DATASET ENTRIES below:
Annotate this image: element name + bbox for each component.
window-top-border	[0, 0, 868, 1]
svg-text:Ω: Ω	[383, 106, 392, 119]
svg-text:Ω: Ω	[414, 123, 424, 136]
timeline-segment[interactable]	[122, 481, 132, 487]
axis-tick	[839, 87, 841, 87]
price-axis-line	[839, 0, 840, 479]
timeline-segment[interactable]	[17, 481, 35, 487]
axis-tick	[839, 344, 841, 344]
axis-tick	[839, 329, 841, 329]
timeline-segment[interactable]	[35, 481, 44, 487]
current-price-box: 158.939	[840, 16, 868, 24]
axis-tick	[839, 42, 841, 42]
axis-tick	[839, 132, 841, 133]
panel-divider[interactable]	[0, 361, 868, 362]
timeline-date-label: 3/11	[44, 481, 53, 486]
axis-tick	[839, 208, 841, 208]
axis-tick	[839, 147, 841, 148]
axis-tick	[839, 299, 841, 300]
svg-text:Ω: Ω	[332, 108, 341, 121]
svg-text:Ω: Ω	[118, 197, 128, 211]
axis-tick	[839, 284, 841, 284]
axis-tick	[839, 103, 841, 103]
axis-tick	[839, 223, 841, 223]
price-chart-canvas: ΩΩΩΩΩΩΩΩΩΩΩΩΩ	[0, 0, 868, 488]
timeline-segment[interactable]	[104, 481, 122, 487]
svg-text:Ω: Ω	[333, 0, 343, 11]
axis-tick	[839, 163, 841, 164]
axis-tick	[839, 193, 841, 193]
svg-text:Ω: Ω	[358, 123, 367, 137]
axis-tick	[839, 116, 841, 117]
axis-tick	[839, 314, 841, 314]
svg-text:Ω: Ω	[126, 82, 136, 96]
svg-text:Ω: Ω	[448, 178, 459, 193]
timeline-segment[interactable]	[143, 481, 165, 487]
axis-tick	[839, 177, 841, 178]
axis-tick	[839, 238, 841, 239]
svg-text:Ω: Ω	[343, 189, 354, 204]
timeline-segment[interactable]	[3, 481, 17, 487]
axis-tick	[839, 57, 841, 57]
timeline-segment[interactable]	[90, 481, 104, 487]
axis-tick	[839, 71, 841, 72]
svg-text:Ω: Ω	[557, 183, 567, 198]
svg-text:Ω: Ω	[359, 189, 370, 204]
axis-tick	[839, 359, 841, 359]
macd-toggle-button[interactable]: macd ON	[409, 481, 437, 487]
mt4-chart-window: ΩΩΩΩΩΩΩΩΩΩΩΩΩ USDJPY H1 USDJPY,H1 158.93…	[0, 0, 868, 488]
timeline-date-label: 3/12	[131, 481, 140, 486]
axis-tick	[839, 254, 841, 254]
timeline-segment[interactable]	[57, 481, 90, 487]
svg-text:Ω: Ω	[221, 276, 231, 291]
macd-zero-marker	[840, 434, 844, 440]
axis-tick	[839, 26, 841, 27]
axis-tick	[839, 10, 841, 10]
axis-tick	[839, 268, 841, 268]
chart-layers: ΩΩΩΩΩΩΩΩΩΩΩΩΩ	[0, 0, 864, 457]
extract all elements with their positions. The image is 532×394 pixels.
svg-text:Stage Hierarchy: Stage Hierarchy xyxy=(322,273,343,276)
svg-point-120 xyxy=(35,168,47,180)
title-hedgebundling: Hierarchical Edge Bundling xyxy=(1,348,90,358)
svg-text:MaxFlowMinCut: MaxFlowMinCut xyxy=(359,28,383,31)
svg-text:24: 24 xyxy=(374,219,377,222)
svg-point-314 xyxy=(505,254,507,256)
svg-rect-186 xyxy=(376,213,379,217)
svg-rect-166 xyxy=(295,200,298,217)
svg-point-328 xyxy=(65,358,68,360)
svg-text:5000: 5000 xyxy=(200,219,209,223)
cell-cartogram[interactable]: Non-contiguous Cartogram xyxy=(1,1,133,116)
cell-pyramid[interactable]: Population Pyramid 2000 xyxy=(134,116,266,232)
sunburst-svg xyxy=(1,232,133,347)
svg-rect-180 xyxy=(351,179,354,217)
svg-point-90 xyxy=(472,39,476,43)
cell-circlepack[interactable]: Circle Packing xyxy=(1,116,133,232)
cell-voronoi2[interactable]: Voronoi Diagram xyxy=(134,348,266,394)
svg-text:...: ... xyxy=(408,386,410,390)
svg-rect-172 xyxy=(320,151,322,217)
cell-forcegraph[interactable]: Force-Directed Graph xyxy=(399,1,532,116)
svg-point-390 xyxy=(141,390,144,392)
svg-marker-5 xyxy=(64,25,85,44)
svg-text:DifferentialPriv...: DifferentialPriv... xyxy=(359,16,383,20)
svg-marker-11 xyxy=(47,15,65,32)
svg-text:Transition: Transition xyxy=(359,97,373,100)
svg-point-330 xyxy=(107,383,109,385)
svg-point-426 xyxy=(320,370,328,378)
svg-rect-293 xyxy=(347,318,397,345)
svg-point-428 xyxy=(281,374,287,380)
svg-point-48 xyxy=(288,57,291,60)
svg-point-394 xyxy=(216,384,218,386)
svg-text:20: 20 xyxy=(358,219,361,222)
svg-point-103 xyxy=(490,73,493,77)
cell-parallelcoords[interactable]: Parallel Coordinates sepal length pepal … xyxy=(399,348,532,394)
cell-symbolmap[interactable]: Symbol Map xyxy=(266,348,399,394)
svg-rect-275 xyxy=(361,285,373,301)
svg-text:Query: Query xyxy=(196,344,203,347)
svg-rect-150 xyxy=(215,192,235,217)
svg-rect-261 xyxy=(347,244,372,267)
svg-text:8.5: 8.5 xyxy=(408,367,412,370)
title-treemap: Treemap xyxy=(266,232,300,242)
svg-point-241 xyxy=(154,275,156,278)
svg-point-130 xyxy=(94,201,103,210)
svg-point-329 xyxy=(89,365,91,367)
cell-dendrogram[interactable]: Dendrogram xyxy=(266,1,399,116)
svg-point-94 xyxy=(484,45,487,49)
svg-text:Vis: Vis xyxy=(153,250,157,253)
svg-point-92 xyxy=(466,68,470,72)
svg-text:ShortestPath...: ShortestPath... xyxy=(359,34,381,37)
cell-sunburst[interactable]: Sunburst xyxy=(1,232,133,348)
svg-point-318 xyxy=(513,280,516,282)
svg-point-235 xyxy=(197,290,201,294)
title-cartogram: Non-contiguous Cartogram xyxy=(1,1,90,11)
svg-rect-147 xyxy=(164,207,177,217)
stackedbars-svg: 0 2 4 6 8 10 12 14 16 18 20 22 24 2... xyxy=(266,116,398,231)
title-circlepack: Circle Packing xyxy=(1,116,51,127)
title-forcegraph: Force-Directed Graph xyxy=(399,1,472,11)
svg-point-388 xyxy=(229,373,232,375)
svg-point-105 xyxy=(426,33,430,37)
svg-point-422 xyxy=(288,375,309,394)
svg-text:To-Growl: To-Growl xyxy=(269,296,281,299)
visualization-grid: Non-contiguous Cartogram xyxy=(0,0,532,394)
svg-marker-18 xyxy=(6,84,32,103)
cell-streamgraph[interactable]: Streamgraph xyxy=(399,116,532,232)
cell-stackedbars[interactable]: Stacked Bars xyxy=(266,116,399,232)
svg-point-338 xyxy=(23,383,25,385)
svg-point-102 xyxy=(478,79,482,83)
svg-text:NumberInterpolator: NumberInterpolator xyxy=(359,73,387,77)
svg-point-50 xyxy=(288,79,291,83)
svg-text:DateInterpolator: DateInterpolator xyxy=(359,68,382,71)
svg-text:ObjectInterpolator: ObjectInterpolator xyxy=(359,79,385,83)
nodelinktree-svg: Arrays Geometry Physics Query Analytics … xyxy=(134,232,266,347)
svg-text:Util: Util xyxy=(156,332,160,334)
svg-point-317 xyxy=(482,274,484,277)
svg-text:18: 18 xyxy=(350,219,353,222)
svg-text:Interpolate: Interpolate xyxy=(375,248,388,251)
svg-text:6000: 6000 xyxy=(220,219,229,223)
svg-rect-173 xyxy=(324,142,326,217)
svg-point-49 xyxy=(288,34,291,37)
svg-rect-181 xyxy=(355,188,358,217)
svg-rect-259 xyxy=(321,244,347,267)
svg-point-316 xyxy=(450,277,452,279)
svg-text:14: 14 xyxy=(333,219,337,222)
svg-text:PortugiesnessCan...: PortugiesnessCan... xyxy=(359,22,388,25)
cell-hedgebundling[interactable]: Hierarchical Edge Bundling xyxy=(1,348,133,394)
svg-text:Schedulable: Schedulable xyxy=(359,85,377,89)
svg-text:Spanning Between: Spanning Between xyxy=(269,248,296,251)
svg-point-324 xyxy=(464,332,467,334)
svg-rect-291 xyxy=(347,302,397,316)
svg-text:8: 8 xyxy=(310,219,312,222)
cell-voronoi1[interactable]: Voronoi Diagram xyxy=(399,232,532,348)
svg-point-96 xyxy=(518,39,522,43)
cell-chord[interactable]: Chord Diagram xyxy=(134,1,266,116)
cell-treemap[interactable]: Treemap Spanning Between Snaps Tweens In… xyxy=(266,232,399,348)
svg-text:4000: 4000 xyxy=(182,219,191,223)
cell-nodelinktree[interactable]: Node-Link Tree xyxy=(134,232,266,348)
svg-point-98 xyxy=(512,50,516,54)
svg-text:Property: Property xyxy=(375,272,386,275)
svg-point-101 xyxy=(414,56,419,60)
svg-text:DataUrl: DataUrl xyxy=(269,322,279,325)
End of DATASET ENTRIES.
Read through the data above. Report each line that has the word "Edge".

**COMPLETED TASK:**
title-hedgebundling: Hierarchical Edge Bundling xyxy=(1,348,90,358)
cell-hedgebundling[interactable]: Hierarchical Edge Bundling xyxy=(1,348,133,394)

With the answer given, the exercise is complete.